Opportunities to get credit for careful work that does not yield a flashy, new result are also expanding. In the past year, journals as diverse as the American Journal of Gastroenterology and Scientific Data actively solicited replication studies or negative results. Information Systems, a data science journal, has introduced a new type of article in which independent experts are explicitly invited to verify work from a previous publication. Last November, the U.K.’s Royal Society introduced a system known as registered reports: The decision to publish is made before results are obtained based on a pre-specified plan to address an experimental question. The F1000 Preclinical and Reproducibility Channel, launched in February, aims to give drug companies an easy way to show which scientific papers promising new paths to drugs might not deliver.
Taken together, these venues could stop researchers from blithely following up on work that cannot be reproduced or charging down paths others have charted as dead ends. Again, it’s too early to tell whether these venues will take off. Some experts, like Stanford’s John Ioannidis, famous for his calculations that most published research findings are false, worry that special labels for replication or negative result relegate good work into a second-class status; journals devoted entirely to negative results popped up some time ago, but many scientists are not interested in publishing in them.
A common reason that one lab cannot reproduce another lab’s work is that a tiny variation in technique can make a big difference. For instance, experiments sorting out breast cancer cells suggested different conclusions depending on whether samples had been, as one expert put it, shaken or stirred. Researchers can now publish excruciatingly detailed descriptions in journals like Nature Protocols, upload videos to journals like the Journal of Visualized Experiments, and use unique identifiers to unambiguously describe experimental materials. Projects devoted to appropriate use of common tools like antibodies and chemical probes have been set up to warn researchers against chasing artifacts that masquerade as exciting results.

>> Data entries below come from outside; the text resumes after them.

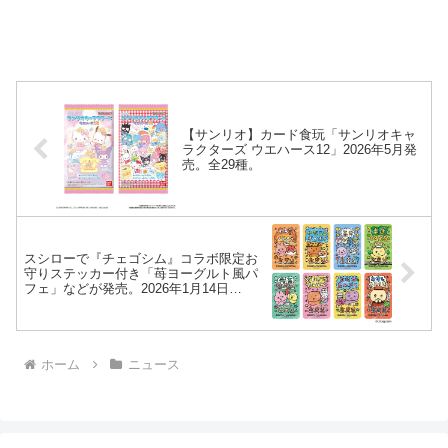
【サンリオ】カード食玩「サンリオキャ
ラクターズ ウエハース12」2026年5月発
売。全29種。
スシローで『チェゴシム』コラボ限定お
守りステッカー付き「苺ヨーグルト風パ
フェ」などが発売。2026年1月14日
（水）〜。ステッカー 全8種。
ホーム
ニュース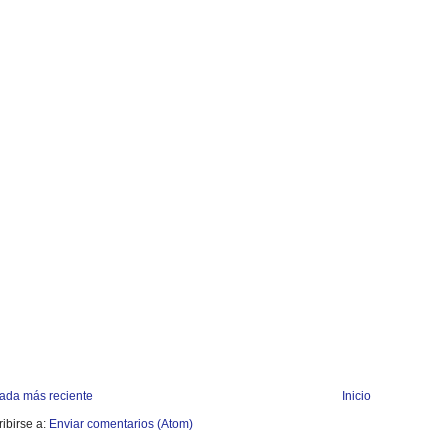
rada más reciente
Inicio
ibirse a:
Enviar comentarios (Atom)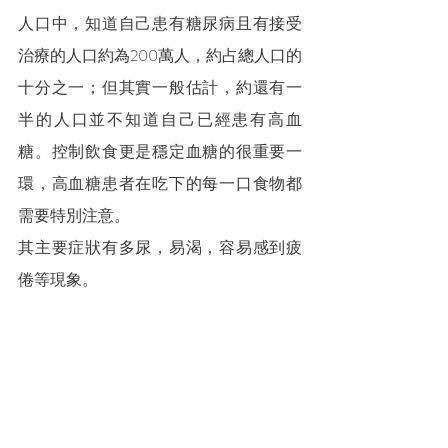
人口中，知道自己患有糖尿病且有接受
治療的人口約為200萬人，約占總人口的
十分之一；但其實一般估計，約還有一
半的人口並不知道自己已經患有高血
糖。控制飲食更是穩定血糖的很重要一
環，高血糖患者在吃下的每一口食物都
需要特別注意。
其主要症狀有多尿，易渴，容易感到疲
倦等現象。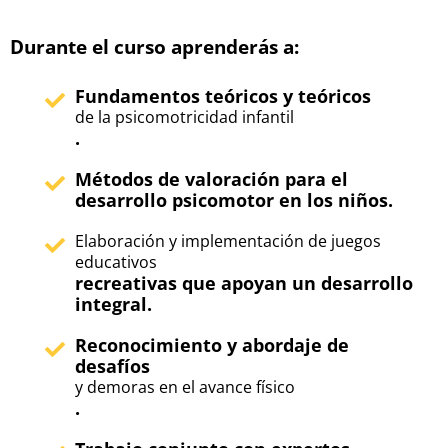
Durante el curso aprenderás a:
Fundamentos teóricos y teóricos
de la psicomotricidad infantil
.
Métodos de valoración para el
desarrollo psicomotor en los niños.
Elaboración y implementación de juegos
educativos
recreativas que apoyan un desarrollo
integral.
Reconocimiento y abordaje de
desafíos
y demoras en el avance físico
.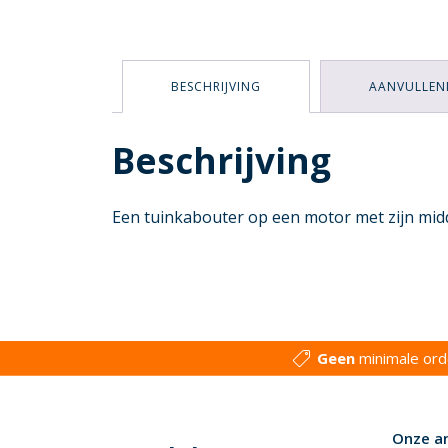
BESCHRIJVING
AANVULLEN
Beschrijving
Een tuinkabouter op een motor met zijn midde
Geen
minimale or
Onze a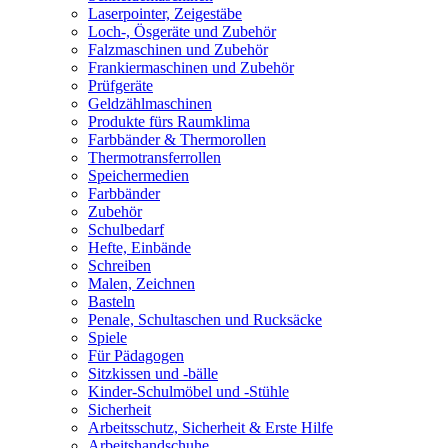
Laserpointer, Zeigestäbe
Loch-, Ösgeräte und Zubehör
Falzmaschinen und Zubehör
Frankiermaschinen und Zubehör
Prüfgeräte
Geldzählmaschinen
Produkte fürs Raumklima
Farbbänder & Thermorollen
Thermotransferrollen
Speichermedien
Farbbänder
Zubehör
Schulbedarf
Hefte, Einbände
Schreiben
Malen, Zeichnen
Basteln
Penale, Schultaschen und Rucksäcke
Spiele
Für Pädagogen
Sitzkissen und -bälle
Kinder-Schulmöbel und -Stühle
Sicherheit
Arbeitsschutz, Sicherheit & Erste Hilfe
Arbeitshandschuhe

Meanwhile, technologies and traditions are maturing to let researchers check each other’s results. The Pipeline Project, for example, has established a buddy system where work is checked before submission for publication. Another proposal suggests that psychology graduate students replicate work in the published literature to qualify for their degrees. Not sharing data (and not having a good reason for not doing so) is fast becoming a faux pas, but the scientific community is just beginning to set out formal expectations.
Of course, problems loom larger when you delve into the details. Incentives for careful work are more misaligned with professional success, and scientific studies today are far more complicated than they were a century ago. Research institutions could do much more to promote reproducibility. Making science more reliable is a never-ending struggle. People will always find patterns where none exist, and the scientific enterprise still over-rewards flashy results and undervalues careful but prosaic work.
Ultimately my students learned that science is like any other human enterprise—subject to inflated claims and self-deception. But as long as scientists stay worried about reproducibility, they will work to make science better.